### Task details
Please transcribe every record below exactly, leaving out the pictures.

Provided records Start Marker

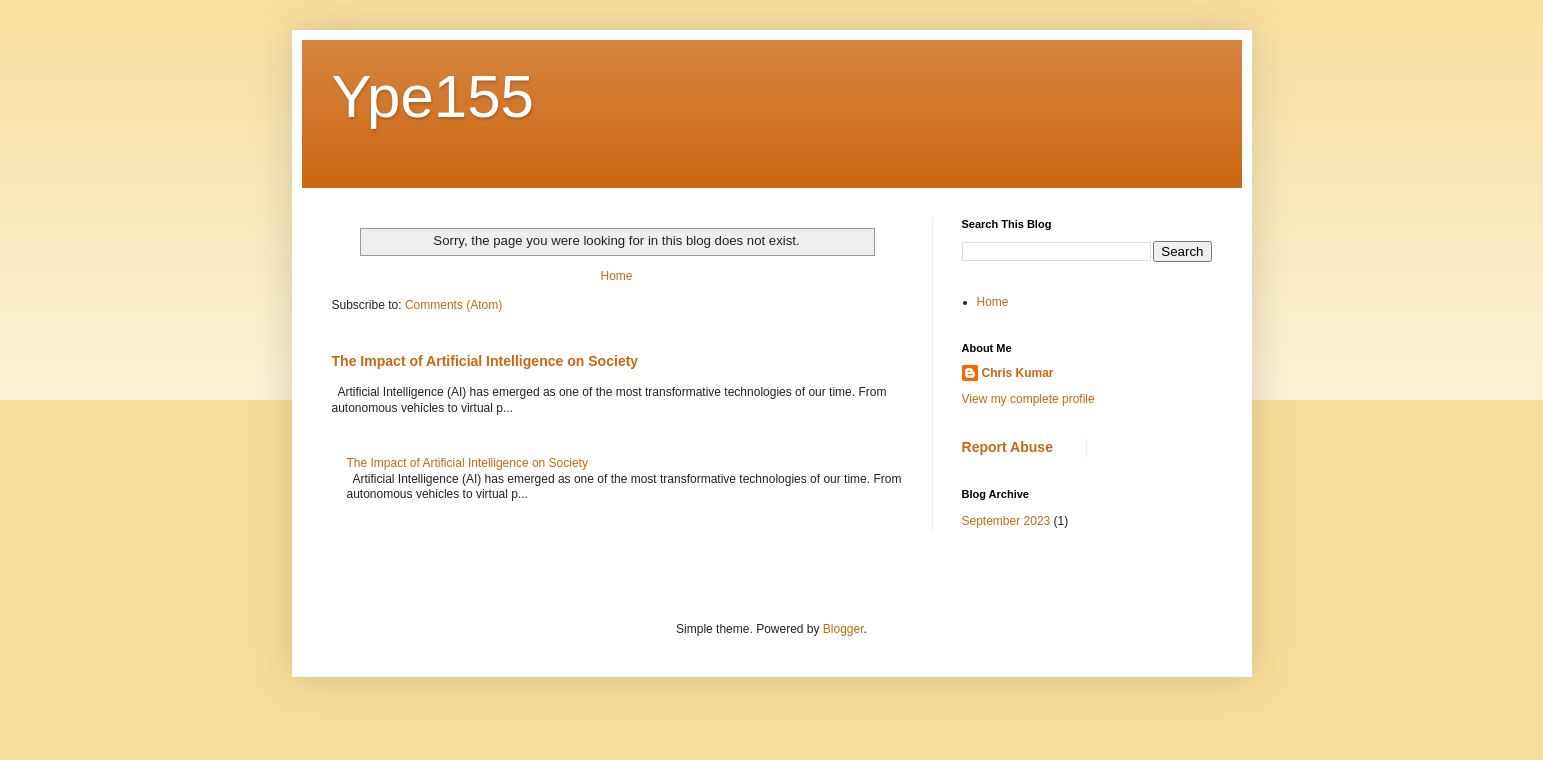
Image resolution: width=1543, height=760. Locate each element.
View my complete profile (1028, 399)
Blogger (843, 629)
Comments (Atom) (453, 305)
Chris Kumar (1018, 373)
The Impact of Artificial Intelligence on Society (485, 361)
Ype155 (433, 96)
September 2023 (1006, 521)
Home (616, 276)
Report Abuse (1007, 447)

Provided records End Marker

### Output below
Image resolution: width=1543, height=760. Locate each element.
View my complete profile (1028, 399)
Blogger (843, 629)
Comments (Atom) (453, 305)
Chris Kumar (1018, 373)
The Impact of Artificial Intelligence on Society (485, 361)
Ype155 (433, 96)
September 2023 (1006, 521)
Home (616, 276)
Report Abuse (1007, 447)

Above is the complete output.